Bak approaches his police work with the zeal of a six-year-old German shepherd.  

That’s because he is a six-year-old German shepherd.  

Bak is one of the Portland Police Bureau’s two narcotics detection dogs. He’s only midway through his working years, but he’s about to be prematurely retired.  

The issue isn’t job performance. It’s marijuana.  

Bak, a drug detection dog, is facing early retirement. In an era of legal pot, he's overqualified.

Bak, a drug detection dog, is facing early retirement. In an era of legal pot, he’s overqualified.

Kate Davidson/OPB

Bak is what’s known as a traditional “four-odor” drug dog.  That means he’s trained to find cocaine, methamphetamine, heroin and marijuana. The fact that some amounts of recreational pot will soon be legal complicates his job.  

“In the new era that we’re entering with marijuana being legalized in Colorado and Washington, and now Oregon, there are a new generation of dogs which are three-odor dogs that are not being trained to find the odor of marijuana,” said Officer Alex Fyfe, Bak’s partner of four years. “And so his future is probably going to be retirement, as I’m slated to get a new partner.”

One who could care less about pot.  

Portland isn’t the only place wrestling with this ripple effect of legalization.
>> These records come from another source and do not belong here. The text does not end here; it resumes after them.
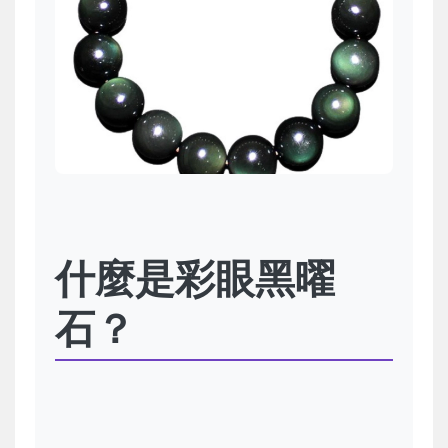
什麼是彩眼黑曜
石？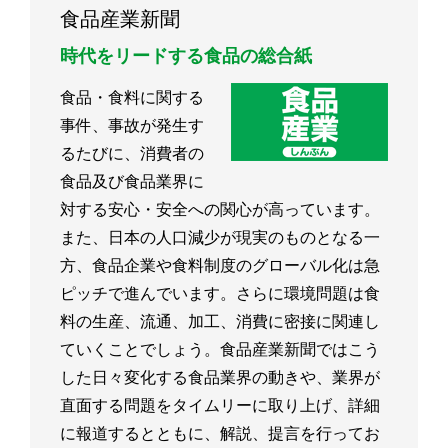
食品産業新聞
時代をリードする食品の総合紙
食品・食料に関する
事件、事故が発生す
るたびに、消費者の
食品及び食品業界に
対する安心・安全への関心が高っています。
また、日本の人口減少が現実のものとなる一
方、食品企業や食料制度のグローバル化は急
ピッチで進んでいます。さらに環境問題は食
料の生産、流通、加工、消費に密接に関連し
ていくことでしょう。食品産業新聞ではこう
した日々変化する食品業界の動きや、業界が
直面する問題をタイムリーに取り上げ、詳細
に報道するとともに、解説、提言を行ってお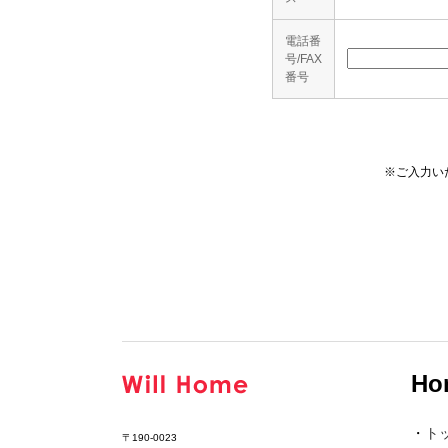
電話番
号/FAX
番号
※ご入力い
Ho
・
ト
〒190-0023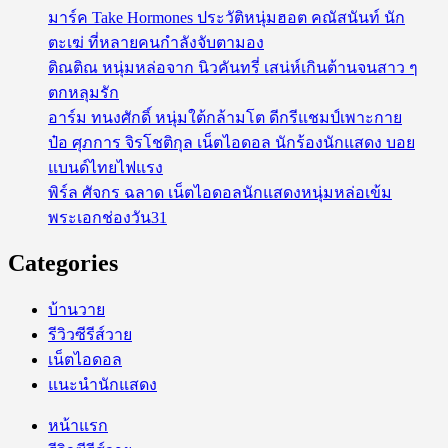
มาร์ค Take Hormones ประวัติหนุ่มฮอต คณัสนันท์ นัก
ตะเฆ่ ที่หลายคนกำลังจับตามอง
ติณติณ หนุ่มหล่อจาก นิวคันทรี่ เสน่ห์เกินต้านจนสาว ๆ
ตกหลุมรัก
อาร์ม ทนงศักดิ์ หนุ่มใต้กล้ามโต ดีกรีแชมป์เพาะกาย
ป๋อ ศุภการ จิรโชติกุล เน็ตไอดอล นักร้องนักแสดง บอย
แบนด์ไทยไฟแรง
พิร์ล ศัจกร ฉลาด เน็ตไอดอลนักแสดงหนุ่มหล่อเข้ม
พระเอกช่องวัน31
Categories
บ้านวาย
รีวิวซีรีส์วาย
เน็ตไอดอล
แนะนำนักแสดง
หน้าแรก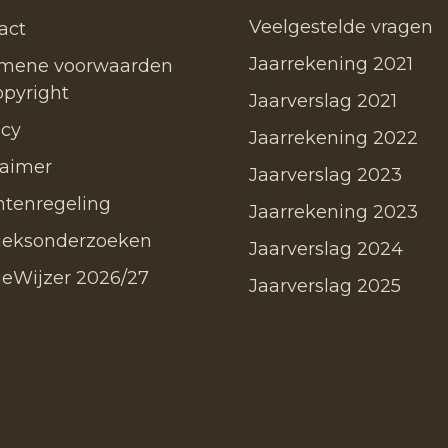
Veelgestelde vragen
act
Jaarrekening 2021
mene voorwaarden
opyright
Jaarverslag 2021
acy
Jaarrekening 2022
laimer
Jaarverslag 2023
htenregeling
Jaarrekening 2023
ieksonderzoeken
Jaarverslag 2024
ieWijzer 2026/27
Jaarverslag 2025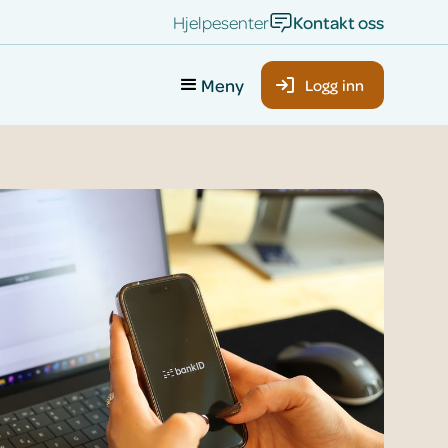
Hjelpesenter
Kontakt oss
Meny
Logg inn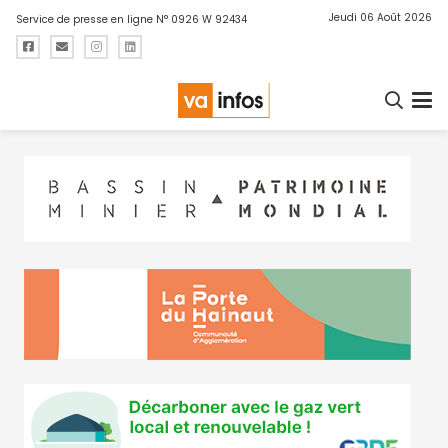
Jeudi 06 Août 2026
Service de presse en ligne N° 0926 W 92434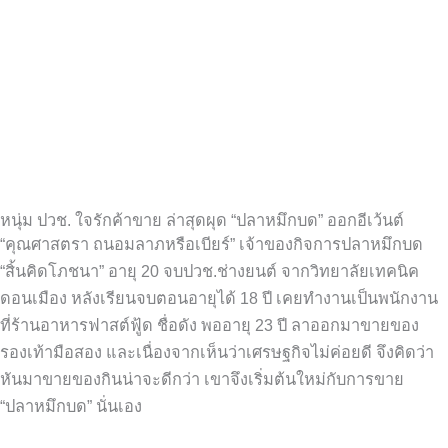
หนุ่ม ปวช. ใจรักค้าขาย ล่าสุดผุด “ปลาหมึกบด” ออกอีเว้นต์
“คุณศาสตรา ถนอมลาภหรือเบียร์” เจ้าของกิจการปลาหมึกบด
“สิ้นคิดโภชนา” อายุ 20 จบปวช.ช่างยนต์ จากวิทยาลัยเทคนิค
ดอนเมือง หลังเรียนจบตอนอายุได้ 18 ปี เคยทำงานเป็นพนักงาน
ที่ร้านอาหารฟาสต์ฟู้ด ชื่อดัง พออายุ 23 ปี ลาออกมาขายของ
รองเท้ามือสอง และเนื่องจากเห็นว่าเศรษฐกิจไม่ค่อยดี จึงคิดว่า
หันมาขายของกินน่าจะดีกว่า เขาจึงเริ่มต้นใหม่กับการขาย
“ปลาหมึกบด” นั่นเอง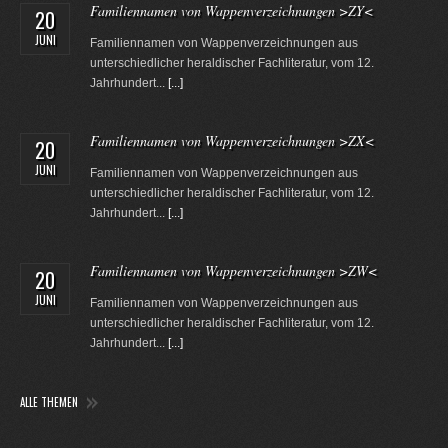
Familiennamen von Wappenverzeichnungen >ZY<
20
JUNI
Familiennamen von Wappenverzeichnungen aus
unterschiedlicher heraldischer Fachliteratur, vom 12.
Jahrhundert...
[...]
Familiennamen von Wappenverzeichnungen >ZX<
20
JUNI
Familiennamen von Wappenverzeichnungen aus
unterschiedlicher heraldischer Fachliteratur, vom 12.
Jahrhundert...
[...]
Familiennamen von Wappenverzeichnungen >ZW<
20
JUNI
Familiennamen von Wappenverzeichnungen aus
unterschiedlicher heraldischer Fachliteratur, vom 12.
Jahrhundert...
[...]
ALLE THEMEN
There are more than 60 drug-sniffing dogs in Oregon, according to Daren Kendrick, president of the Oregon Police Canine Association. He said they cost up to $10,000 each.  

So for a while now, police departments, sheriff’s offices, and other law enforcement agencies have all been wondering: What do you do with your drug dogs, when a drug they sniff becomes legal?  

Letting them age out of the force is one option. Reassignment is another. Police departments in Roseburg and Newberg-Dundee are sending their dogs to county jails, where pot will remain illegal.    

The basic problem is that detection dogs can’t tell you what kind of drug they smell. They can’t tell you how much. Trying to train the pot-detection out of a drug dog wouldn’t necessarily be fair to the animal or convincing to a court, said Alex Fyfe, who is a master trainer. He’s also vice president of the Oregon Police Canine Association.  

To get a sense of why all this matters during police work, it helps to see Bak in action. He recently took a training run through an empty, drug-laced house in Tualatin. There was meth hidden in the floor and heroin tucked in the chimney.  Not to mention the crack cocaine in the light switch.

Bak bounded upstairs.  

Once we go through this door,” said Alex Fyfe, “it’s gonna be like a hotel hallway. There’s a bunch of doors, and there is odor under one of the doors that the dog can find. So if he were to alert to that door, we could then get a search warrant for the room.”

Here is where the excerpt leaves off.